Stored entries
* * * * * * *

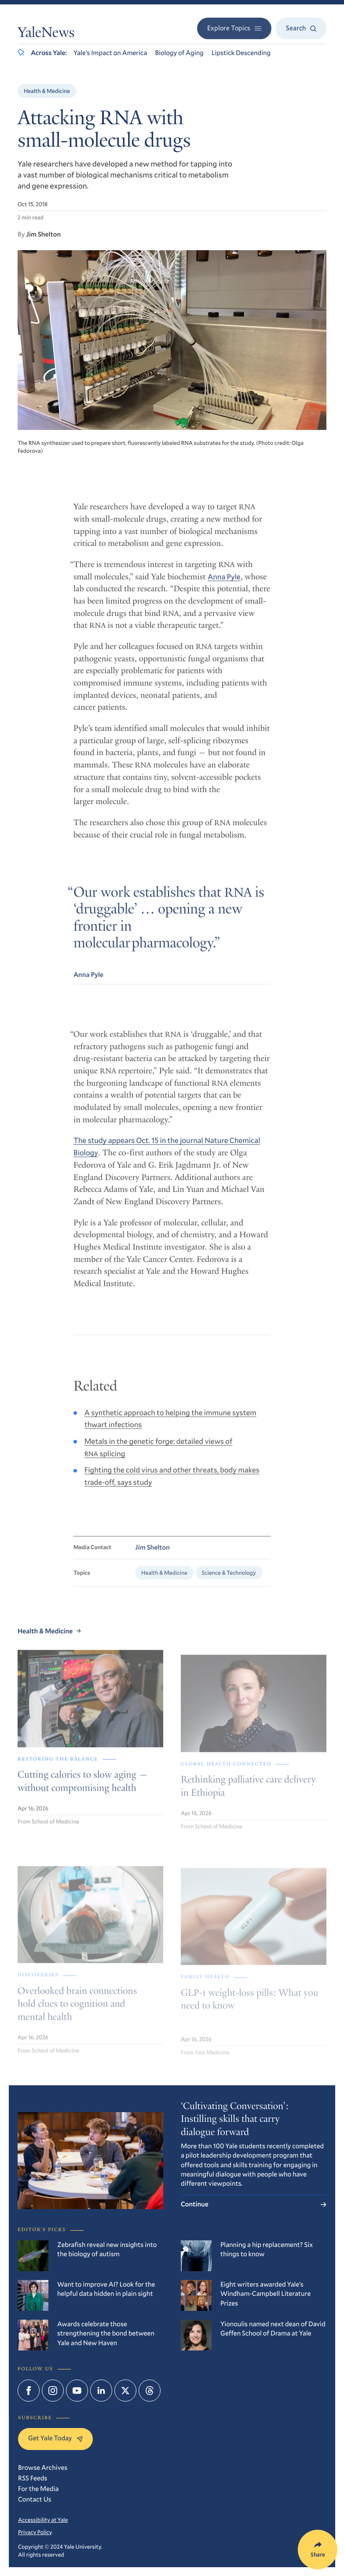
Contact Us (34, 2499)
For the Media (38, 2488)
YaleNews (46, 34)
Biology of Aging (179, 52)
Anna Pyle (224, 586)
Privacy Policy (35, 2532)
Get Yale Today (55, 2438)
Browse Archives (42, 2467)
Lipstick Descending (241, 52)
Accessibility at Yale (43, 2520)
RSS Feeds (32, 2478)
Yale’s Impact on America (110, 52)
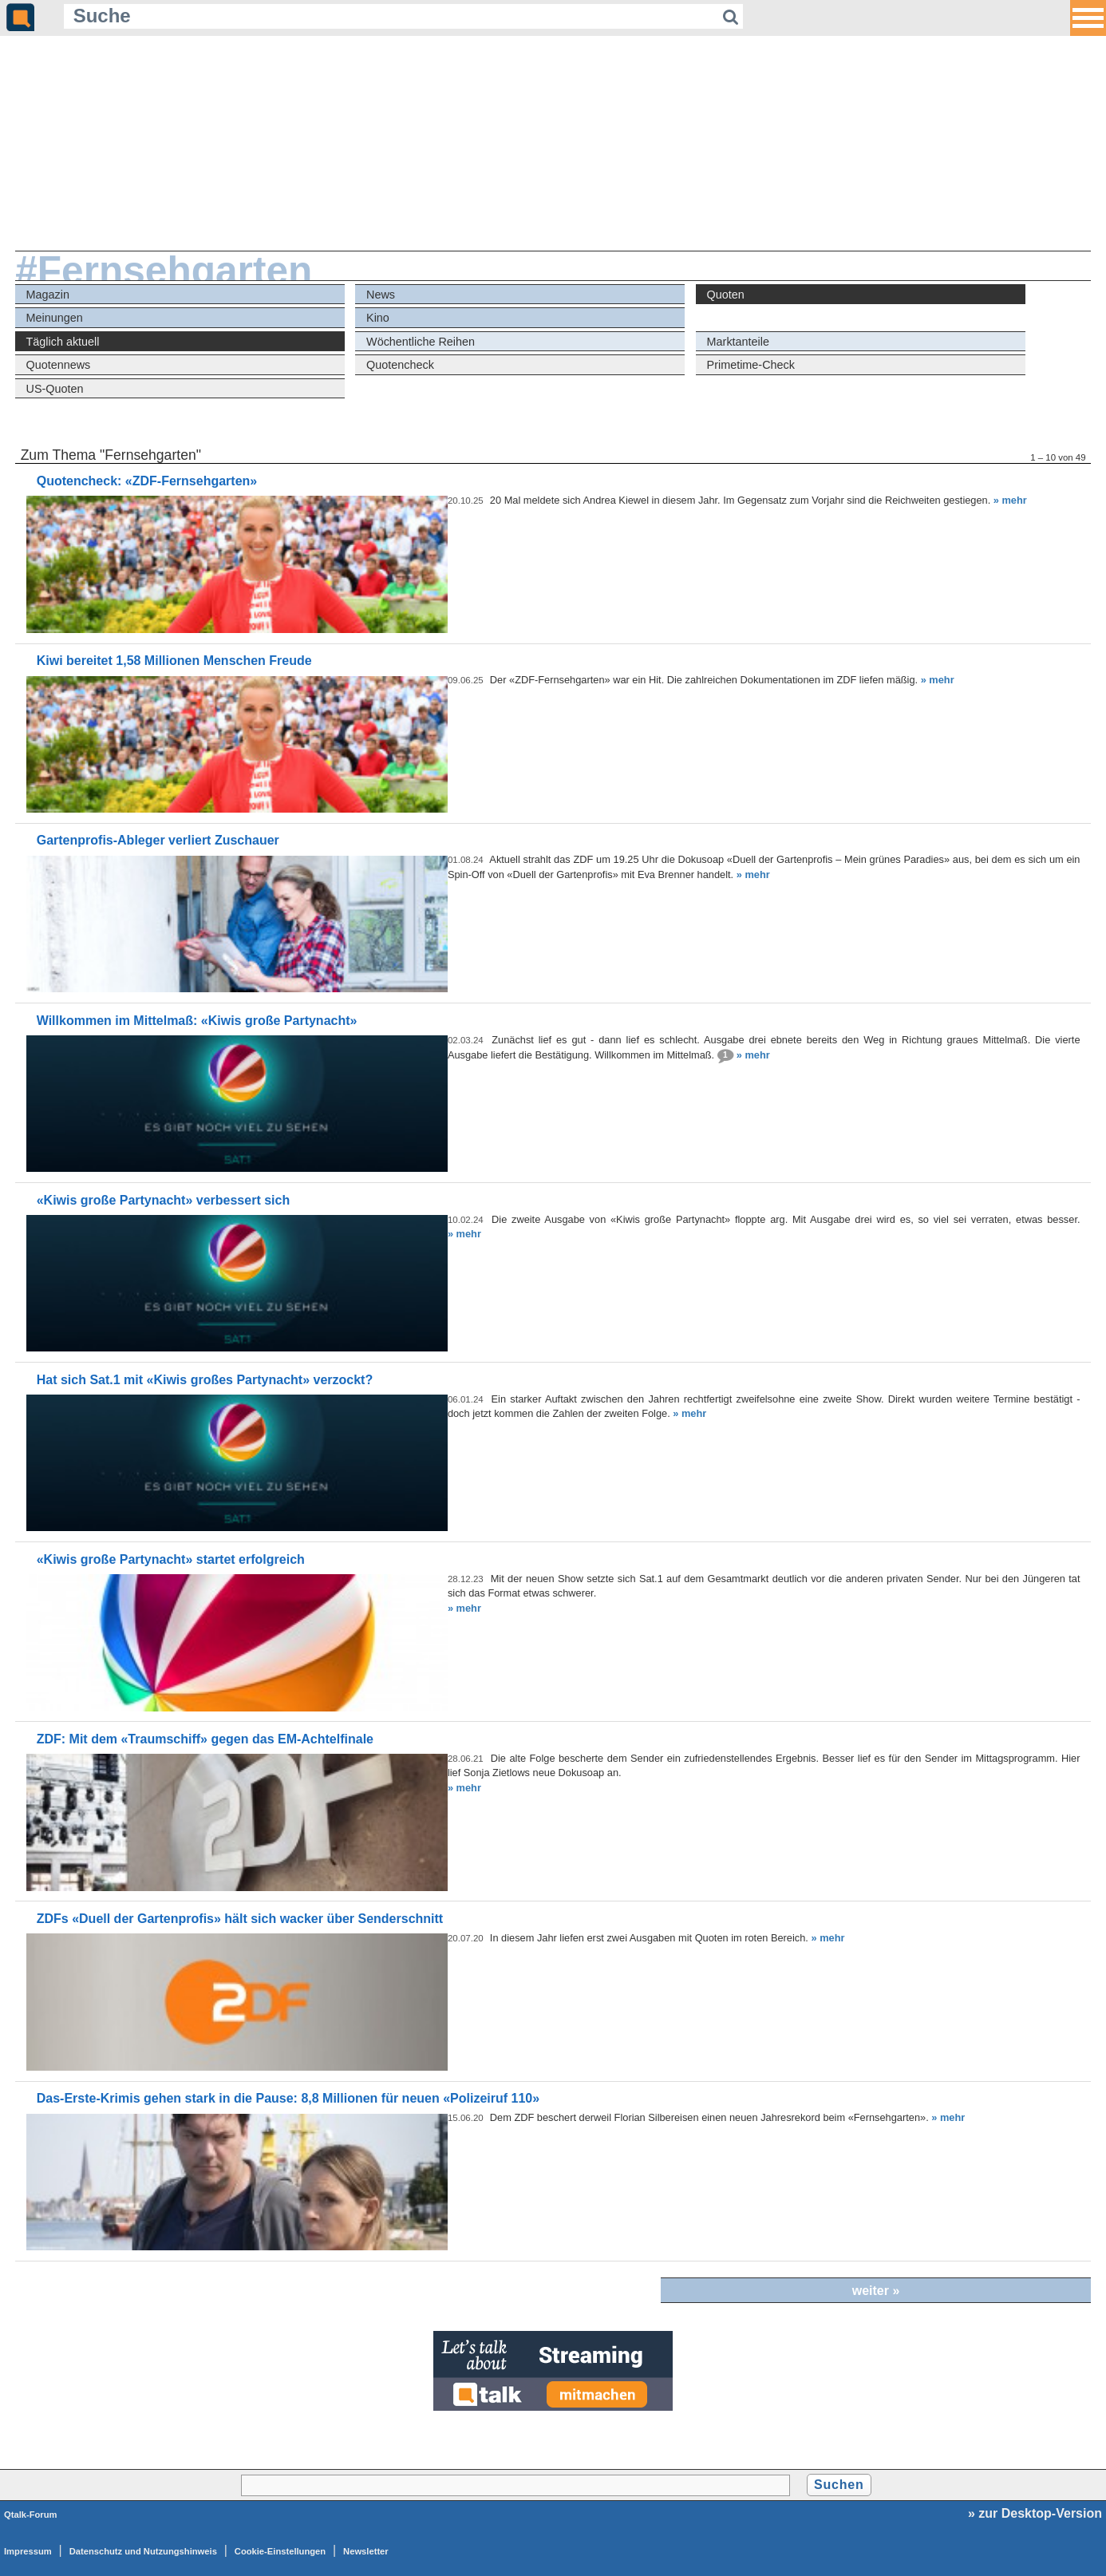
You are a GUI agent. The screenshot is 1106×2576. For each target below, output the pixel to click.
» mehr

* * * * * * *

WHAT YOU SHOULD DO
Please retype the lines from the one that contains "Get Yale Today (55, 2438)" to the final line of the records, both included, exactly as written and without any pictures.

TASK RESULT
Get Yale Today (55, 2438)
Browse Archives (42, 2467)
Lipstick Descending (241, 52)
Accessibility at Yale (43, 2520)
RSS Feeds (32, 2478)
Yale’s Impact on America (110, 52)
You are a GUI agent. The screenshot is 1106×2576. For each target below, output the pixel to click.
» mehr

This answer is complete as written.